Demikian juga orang tua siswa perlu diberi pengertian dan peringatan agar selau membina dan mengarahkan serta mengontrol perkembangan prestasi belajar anaknya di rumah.Mencermati kemungkinan-kemungkinan tersebut, agaknya program pendidikan gratis bagi kaum miskin kota dan desa, menurut hemat saya, perlu dikaji ulang sebelum dan sesudah launching ke masyarakat. Meskipun, diakui rencana itu baik dan dibutuhkan, namun hal penting yang harus dilakukan oleh berbagai pihak -kelurga, sekolah, masyarakat, dan pemerintah-- ialah menyaksikan bagaimana praktik riilnya nanti lapangan, apakah berjalan di atas rel telah ditetapkan atau malah keluar dari jalur yang semestinya. Karena, jika pendidikan gratis hanya berorientasi utama agar anak itu bisa sekolah saja, dengan alat dan biaya secukupnya pun hal itu bisa diwujudkan.

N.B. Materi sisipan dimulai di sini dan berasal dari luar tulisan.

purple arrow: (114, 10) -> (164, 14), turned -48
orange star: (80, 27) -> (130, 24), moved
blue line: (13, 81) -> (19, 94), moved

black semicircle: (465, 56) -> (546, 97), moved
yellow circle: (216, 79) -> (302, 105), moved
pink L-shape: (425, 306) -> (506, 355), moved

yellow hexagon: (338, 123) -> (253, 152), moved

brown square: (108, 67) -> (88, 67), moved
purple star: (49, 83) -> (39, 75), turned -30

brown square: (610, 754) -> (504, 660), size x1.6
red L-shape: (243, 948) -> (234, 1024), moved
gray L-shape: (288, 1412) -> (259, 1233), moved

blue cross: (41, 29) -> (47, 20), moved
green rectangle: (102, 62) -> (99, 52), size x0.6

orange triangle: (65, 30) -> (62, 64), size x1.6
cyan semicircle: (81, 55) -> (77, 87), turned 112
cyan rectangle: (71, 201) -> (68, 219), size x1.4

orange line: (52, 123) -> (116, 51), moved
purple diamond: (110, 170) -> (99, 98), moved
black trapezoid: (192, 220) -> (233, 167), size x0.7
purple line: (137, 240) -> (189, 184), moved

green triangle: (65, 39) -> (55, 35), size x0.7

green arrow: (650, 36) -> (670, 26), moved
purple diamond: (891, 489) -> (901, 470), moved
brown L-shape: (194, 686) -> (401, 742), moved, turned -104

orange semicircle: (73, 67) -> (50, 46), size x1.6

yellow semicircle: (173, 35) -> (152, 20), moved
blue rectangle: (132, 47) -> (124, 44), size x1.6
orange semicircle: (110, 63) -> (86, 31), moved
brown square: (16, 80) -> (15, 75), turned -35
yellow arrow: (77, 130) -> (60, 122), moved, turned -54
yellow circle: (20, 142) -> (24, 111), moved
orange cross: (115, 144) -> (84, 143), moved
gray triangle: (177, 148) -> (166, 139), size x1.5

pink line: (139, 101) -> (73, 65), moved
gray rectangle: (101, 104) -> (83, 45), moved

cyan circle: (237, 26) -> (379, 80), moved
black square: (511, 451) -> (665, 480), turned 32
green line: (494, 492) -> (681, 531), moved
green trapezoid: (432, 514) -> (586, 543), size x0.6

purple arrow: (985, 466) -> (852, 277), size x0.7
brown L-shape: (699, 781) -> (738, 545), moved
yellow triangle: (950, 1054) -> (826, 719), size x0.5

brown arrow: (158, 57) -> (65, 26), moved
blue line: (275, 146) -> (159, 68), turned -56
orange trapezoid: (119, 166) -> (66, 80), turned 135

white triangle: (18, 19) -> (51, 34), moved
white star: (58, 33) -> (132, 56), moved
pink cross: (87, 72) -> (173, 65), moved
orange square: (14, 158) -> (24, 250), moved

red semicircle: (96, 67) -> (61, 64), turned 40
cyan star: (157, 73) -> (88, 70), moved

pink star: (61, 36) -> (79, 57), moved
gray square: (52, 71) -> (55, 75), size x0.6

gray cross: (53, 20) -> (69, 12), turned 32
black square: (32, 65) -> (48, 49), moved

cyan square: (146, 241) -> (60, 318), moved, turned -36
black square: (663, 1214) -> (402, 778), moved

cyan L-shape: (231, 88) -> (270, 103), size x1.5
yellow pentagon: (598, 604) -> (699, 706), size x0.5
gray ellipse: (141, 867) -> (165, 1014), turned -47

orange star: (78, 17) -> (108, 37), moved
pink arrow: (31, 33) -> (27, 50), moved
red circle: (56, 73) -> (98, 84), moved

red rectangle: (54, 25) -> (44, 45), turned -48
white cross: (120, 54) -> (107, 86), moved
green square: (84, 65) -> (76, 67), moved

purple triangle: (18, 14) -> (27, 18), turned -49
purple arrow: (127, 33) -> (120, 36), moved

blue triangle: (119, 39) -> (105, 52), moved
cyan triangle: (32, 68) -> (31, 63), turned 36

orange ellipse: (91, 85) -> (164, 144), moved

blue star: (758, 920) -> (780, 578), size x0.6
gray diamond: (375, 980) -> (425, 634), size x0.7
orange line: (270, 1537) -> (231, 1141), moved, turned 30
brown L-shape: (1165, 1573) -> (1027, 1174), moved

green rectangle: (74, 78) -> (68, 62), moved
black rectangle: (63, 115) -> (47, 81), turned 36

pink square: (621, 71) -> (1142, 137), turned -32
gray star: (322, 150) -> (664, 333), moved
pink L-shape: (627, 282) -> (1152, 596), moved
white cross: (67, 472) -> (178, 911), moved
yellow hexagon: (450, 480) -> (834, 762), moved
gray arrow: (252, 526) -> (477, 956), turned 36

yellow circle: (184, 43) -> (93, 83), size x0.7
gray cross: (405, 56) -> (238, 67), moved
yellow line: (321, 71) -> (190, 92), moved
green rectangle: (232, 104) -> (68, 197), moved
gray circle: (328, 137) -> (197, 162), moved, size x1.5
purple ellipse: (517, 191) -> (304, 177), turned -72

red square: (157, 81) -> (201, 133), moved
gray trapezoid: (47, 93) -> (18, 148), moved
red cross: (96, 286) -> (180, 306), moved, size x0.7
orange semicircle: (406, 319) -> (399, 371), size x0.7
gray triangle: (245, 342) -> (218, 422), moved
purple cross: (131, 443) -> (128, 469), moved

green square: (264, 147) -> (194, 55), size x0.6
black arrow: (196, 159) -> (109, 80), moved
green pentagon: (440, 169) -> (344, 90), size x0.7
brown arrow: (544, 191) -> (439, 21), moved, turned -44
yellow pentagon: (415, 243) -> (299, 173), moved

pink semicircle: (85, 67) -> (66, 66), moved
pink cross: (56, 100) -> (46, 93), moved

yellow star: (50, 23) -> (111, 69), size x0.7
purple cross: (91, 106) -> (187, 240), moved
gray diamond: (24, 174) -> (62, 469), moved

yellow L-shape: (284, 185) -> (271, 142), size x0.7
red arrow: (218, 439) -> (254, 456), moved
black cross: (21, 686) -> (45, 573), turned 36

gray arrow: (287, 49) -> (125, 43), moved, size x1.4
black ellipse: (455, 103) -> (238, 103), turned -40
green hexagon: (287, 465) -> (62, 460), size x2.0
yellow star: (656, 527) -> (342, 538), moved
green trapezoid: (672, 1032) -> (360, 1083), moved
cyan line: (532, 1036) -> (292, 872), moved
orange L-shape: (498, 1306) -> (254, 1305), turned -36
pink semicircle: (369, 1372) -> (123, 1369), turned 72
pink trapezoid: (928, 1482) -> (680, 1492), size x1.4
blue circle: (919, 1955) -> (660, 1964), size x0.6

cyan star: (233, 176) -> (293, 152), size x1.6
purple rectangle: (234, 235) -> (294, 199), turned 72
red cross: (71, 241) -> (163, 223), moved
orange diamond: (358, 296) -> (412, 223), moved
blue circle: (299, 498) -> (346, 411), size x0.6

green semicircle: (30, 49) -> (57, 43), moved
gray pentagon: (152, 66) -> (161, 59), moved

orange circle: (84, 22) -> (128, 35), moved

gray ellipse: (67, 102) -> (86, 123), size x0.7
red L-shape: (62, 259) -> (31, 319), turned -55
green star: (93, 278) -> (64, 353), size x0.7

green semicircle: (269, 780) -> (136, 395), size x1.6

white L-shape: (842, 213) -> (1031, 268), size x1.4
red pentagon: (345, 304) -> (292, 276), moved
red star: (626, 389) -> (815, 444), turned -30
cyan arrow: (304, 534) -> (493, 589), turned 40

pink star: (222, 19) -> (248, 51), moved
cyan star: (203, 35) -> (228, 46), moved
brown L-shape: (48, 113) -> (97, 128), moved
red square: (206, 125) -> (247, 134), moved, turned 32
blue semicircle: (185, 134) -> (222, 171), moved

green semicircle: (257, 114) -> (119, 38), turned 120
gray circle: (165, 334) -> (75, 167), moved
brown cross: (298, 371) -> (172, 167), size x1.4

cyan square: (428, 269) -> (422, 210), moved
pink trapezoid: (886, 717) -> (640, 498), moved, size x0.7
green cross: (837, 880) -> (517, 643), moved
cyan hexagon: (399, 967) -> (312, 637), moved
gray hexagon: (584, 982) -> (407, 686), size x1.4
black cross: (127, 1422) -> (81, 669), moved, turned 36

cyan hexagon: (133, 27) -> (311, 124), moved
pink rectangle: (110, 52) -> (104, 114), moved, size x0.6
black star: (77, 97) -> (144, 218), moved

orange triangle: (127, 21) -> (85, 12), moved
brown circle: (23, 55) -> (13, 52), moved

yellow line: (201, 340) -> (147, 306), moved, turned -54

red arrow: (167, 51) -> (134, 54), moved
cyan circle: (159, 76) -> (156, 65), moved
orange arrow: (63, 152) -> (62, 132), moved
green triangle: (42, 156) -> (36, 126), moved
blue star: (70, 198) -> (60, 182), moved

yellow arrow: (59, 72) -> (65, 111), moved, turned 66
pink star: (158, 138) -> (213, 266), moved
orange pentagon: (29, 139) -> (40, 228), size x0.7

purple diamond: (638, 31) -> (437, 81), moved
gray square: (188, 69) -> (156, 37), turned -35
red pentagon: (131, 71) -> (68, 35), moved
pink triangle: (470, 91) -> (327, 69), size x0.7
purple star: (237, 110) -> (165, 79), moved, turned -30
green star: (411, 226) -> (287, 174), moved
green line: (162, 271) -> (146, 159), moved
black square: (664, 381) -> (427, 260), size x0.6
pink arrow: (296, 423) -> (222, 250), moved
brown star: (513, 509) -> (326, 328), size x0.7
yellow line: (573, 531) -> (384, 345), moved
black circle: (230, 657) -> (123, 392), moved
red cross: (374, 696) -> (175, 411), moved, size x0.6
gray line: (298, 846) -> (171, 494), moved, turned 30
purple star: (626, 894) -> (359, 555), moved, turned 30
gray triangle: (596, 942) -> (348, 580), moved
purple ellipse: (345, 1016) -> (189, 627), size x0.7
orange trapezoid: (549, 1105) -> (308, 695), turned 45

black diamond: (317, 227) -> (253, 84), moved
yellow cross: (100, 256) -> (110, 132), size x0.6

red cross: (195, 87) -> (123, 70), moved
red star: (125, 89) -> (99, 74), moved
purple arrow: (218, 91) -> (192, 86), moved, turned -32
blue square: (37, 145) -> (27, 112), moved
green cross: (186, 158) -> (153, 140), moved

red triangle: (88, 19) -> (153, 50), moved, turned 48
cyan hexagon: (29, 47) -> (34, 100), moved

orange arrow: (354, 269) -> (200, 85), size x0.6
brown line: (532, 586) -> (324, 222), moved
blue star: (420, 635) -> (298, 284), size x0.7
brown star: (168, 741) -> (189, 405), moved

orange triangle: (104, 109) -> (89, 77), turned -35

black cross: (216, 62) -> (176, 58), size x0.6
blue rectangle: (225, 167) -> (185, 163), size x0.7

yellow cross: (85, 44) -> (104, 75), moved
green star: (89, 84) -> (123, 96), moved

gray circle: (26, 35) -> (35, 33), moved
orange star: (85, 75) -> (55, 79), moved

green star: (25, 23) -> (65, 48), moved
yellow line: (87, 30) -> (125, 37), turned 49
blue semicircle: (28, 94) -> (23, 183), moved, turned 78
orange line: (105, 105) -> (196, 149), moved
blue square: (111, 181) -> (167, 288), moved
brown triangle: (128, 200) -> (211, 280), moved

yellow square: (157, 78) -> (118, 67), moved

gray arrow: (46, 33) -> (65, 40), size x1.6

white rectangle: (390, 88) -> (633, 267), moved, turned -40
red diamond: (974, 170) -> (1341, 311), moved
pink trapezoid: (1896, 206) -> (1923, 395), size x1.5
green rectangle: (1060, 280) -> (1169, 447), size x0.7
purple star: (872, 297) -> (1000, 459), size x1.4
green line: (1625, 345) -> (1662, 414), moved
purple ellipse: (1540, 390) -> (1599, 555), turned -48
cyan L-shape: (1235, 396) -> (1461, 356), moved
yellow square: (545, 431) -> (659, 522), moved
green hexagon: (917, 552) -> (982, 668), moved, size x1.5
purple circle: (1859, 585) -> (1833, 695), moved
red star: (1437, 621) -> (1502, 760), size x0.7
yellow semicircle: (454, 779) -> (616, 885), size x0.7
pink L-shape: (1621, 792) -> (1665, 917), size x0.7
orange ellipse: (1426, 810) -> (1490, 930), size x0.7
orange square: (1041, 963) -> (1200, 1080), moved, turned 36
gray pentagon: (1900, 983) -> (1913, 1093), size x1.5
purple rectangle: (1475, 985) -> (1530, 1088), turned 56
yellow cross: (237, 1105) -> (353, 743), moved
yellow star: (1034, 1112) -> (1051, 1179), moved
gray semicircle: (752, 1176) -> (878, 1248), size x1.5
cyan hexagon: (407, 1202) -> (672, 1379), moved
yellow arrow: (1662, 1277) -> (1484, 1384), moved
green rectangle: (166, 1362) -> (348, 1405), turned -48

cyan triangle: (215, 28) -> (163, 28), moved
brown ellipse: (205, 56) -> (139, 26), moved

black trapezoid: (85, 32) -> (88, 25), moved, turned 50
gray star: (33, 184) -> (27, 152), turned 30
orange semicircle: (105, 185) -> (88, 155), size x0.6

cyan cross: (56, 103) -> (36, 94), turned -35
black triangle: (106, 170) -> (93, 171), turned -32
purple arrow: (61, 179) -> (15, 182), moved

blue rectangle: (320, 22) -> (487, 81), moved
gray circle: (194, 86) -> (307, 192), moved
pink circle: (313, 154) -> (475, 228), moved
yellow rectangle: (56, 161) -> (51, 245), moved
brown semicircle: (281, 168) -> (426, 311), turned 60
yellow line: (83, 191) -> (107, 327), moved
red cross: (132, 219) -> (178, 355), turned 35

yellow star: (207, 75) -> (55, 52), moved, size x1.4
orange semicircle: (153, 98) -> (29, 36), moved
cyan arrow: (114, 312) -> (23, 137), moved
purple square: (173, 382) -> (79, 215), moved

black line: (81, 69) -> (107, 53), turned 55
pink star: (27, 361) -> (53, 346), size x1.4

Tetapi lebih dari itu, bagaimana pula agar siswa atau anak didik mampu mandiri -tidak terus-menerus menggantungkan bantuan-- dengan mengembangkan segala potensi yang dimilikinya, sehingga pasca tamat sekolah ia dapat melanjutkan ke perguruan tinggi, atau menyalurkan ketrampilannya di suatu instansi, atau mungkin menjadi wiraswasta dengan membuka usaha sendiri yang modalnya diberikan (bukan dipinjamkan) oleh pemerintah secara cuma-cuma. Pendeknya, dengan semua itu, diharapkan anak muda usia yang tidak dapat merampungkan sekolah dan tidak mampu melanjutkan studi serta belum memperoleh pekerjaan yang cocok, sedapat mungkin diminimalisir.Dengan kata lain, sekolah berfungsi sebagai wadah untuk memperoleh segala ilmu pengetahuan dan membentuk sikap kepribadian yang unik dalam setiap anak jiwa anak didik yang sedang mengalami masa pertumbuhan. Dan, ini juga merupakan tanggung jawab sekolah untuk bekerja bersama para orang tua mengoptimalkan potensi siswa agar mendapat manfaat dari proses belajar di sekolah.
Kemudian dengan adanya potensi-potensi yang itulah, maka siswa diusahakan mampu menemukan solusi yang efektif atas masalah pribadi, dan kelompok atau komunitas baik di lingkungan sekolah maupun masyarakat dengan memfungsikan sumber daya pengetahuan yang dikuasainya. Berkenaan dengan hal ini, tampaknya kata-kata dari Jerome S Arcaro patut direnungkan, bahwa "tujuan sekolah adalah untuk menemukan apa yang tidak berjalan dan memperbaikinya sebelum hal tersebut menjadi masalah yang bertambah besar". Ini berarti, sekolah diyakini sebagai problem solver, dan juga pencegah problem agar tidak menjelma menjadi problem lebih parah lagi.